Goodman tells Us that “The truth is that we want judges who ‘get it’. The myth of justice as a matter of pure objective reasoning that could be meted out by a computer is just that, a myth.” No Justice can be, or should be a computer – we don’t want computers driving our buses and flying our planes.

But I think she gives the game away with that ‘get it’. That’s the codeword and byword for the feminist cadres: if you ‘get it’ then you are reliable because you accept that the revolution’s ‘truth’ and the revolution’s ‘reality’ are the only truth and reality. This a dark and dangerous and fatal road, and the modern world has been down it before. And in the 20th century, as the American experience demonstrates so chillingly, each time We recover from a trip along that revolutionary road, We come back a little less robustly a democracy and a Republic. We fought the Kaiser and became a bit more of an empire; fought the Nazis and became a bit more like a Reich; beat the Commies and became a whole lot more like a Leninist revolutionary state, replete with brassy and gimlet-eyed cadres, entrenched government apparatchiks, ‘evil classes’ that must be contained, and a government police-power that crunches ever more deeply into the lives of its citizens, their minds, hearts, hearths, and homes.

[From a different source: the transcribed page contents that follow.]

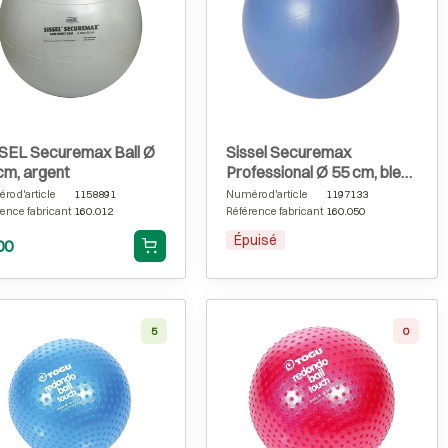
SEL Securemax Ball Ø
Sissel Securemax
cm, argent
Professional Ø 55 cm, bleu
glacé
o d'article
1158891
Numéro d'article
1197133
ence fabricant
160.012
Référence fabricant
160.050
Épuisé
00
5
0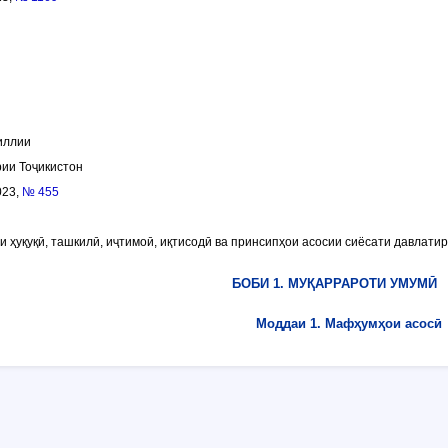
иллии
ии Тоҷикистон
023,
№ 455
и ҳуқуқӣ, ташкилӣ, иҷтимоӣ, иқтисодӣ ва принсипҳои асосии сиёсати давлати
БОБИ 1. МУҚАРРАРОТИ УМУМӢ
Моддаи 1. Мафҳумҳои асосӣ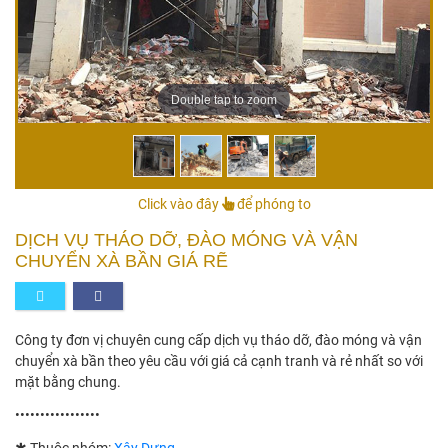
Double tap to zoom
Click vào đây
để phóng to
DỊCH VỤ THÁO DỠ, ĐÀO MÓNG VÀ VẬN
CHUYỂN XÀ BẦN GIÁ RẼ
Công ty đơn vị chuyên cung cấp dịch vụ tháo dỡ, đào móng và vận
chuyển xà bần theo yêu cầu với giá cả cạnh tranh và rẻ nhất so với
mặt bằng chung.
•••••••••••••••••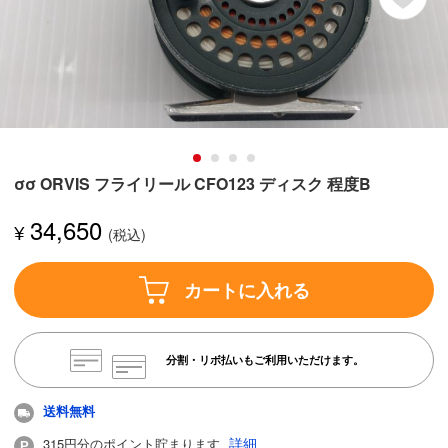
σσ ORVIS フライリール CFO123 ディスク 程度B
34,650
¥
カートに入れる
分割・リボ払いもご利用いただけます。
送料無料
詳細
315円分のポイント貯まります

Now the feminists want to continue their ‘revolution’, and claim that they’re simply stepping up to the plate for ‘feeling’ as opposed to robotic ‘thought’. If I thought that We could get the best of the feminist vision by simply eradicating the worstly-conceived ‘male’ tradition, then I’d sign on.
But that’s an illusion. A delusion. A lethal and, to a Republic, a fatal delusion. It’s a delusion that is a necessary delusion for the adherents of the feminist ‘vision’ and ‘plan’.

I can empathize with them, even step into their shoes. But I can’t walk down their road.

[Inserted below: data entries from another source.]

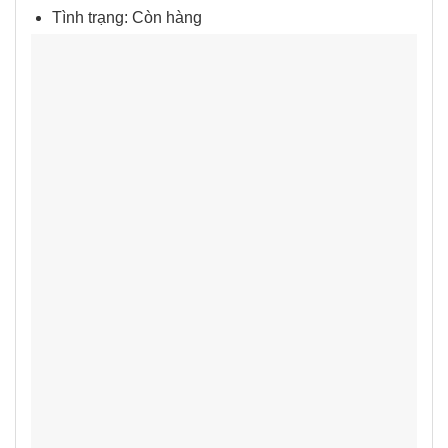
Tình trạng: Còn hàng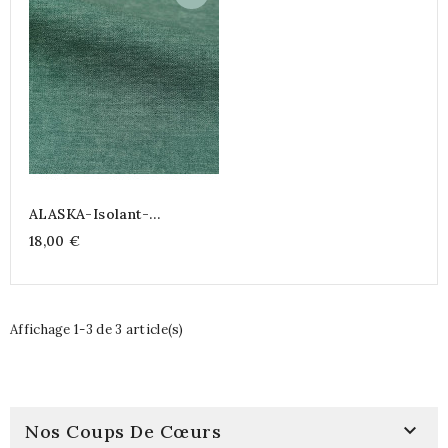
ALASKA-Isolant-
Obscurcissant-Déperlant-
18,00 €
Thermique
Affichage 1-3 de 3 article(s)

Nos Coups De Cœurs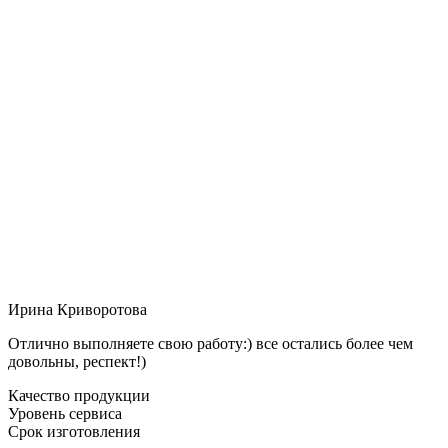
Ирина Криворотова
Отлично выполняете свою работу:) все остались более чем
довольны, респект!)
Качество продукции
Уровень сервиса
Срок изготовления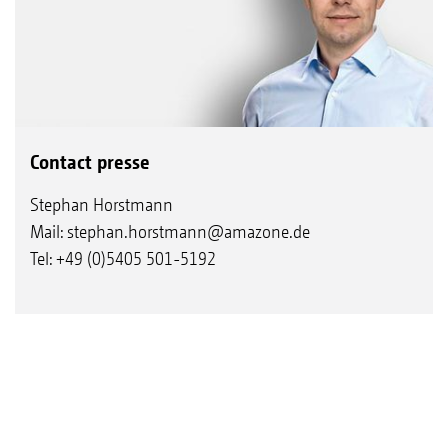
Contact presse
Stephan Horstmann
Mail:
stephan.horstmann@amazone.de
Tel: +49 (0)5405 501-5192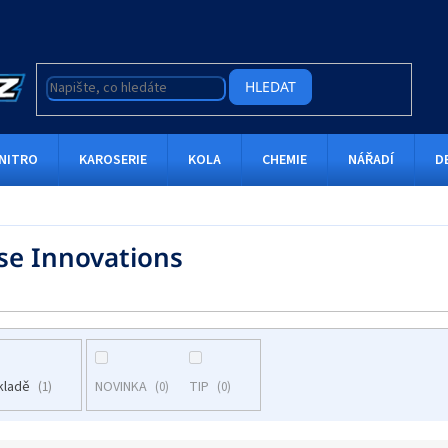
HLEDAT
NITRO
KAROSERIE
KOLA
CHEMIE
NÁŘADÍ
D
se Innovations
kladě
NOVINKA
TIP
1
0
0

I want a Justice who is both empathetic and capable of thinking deeply and widely. And I want a genuine empathy: just as I don’t want a shill for the corporations who hides behind ‘empathy’ for them, I don’t want a cadre for a revolution that has already wrought so much wrack.

NOTES

*There are, you recall, ‘equality feminists’ and ‘gender feminists’ or ‘ideological feminists’. The equality-feminists are closest to an ‘American’ way of proceeding: they have some excellent insights and legitimate concerns, and they can explain them, and they want to get their ideas ‘out there’ so that We might hear them and see what might be done.

The ‘gender (or ideological) feminists’, far more indentured to the more radical feministical illuminations, are ‘revolutionary’ not only in the content of their agendas, but also in the method of getting them established. They believe that a) men are by nature violent and evil; that b) ‘women’ are always victims and ever in-danger because of them; and that c) neither ‘men’ nor the benighted women who love them should be given the space for playing-out their sorry lives.

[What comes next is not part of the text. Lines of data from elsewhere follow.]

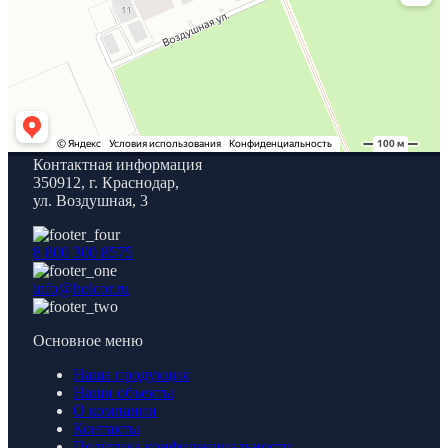
Контактная информация
350912, г. Краснодар,
ул. Воздушная, 3
8 800 300 8575
info@holcor.ru
Основное меню
Наша продукция
Наши объекты
О компании
Контакты
Политика конфиденциальности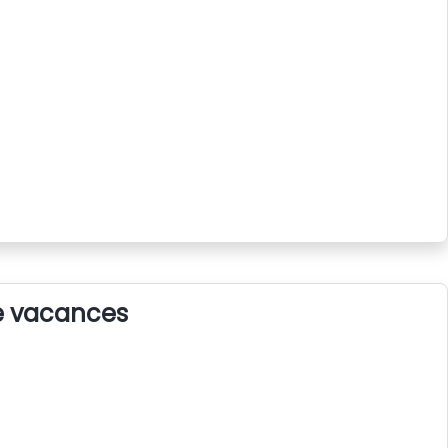
de vacances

Worse, in terms of method, they are committed to the Leninist ‘revolutionary’ concept of ‘elite cadres’ who ‘get it’, organizing for the purpose of imposing their visions on an essentially brutish lumpen-citizenry, by-passing public deliberation using manipulative ‘information’ to create ‘emergencies’, and using ‘reliable’ judges and vote-desperate pols for their purposes.

In this Post, I will use ‘feminists’ to refer to ‘gender-ideological feminists’; if I refer to the more moderate feminists I will use the term ‘equality feminists’. Additionally, I remind you that I do not presume that ‘feminists’ actually represent all of the females in America, or even the majority of them.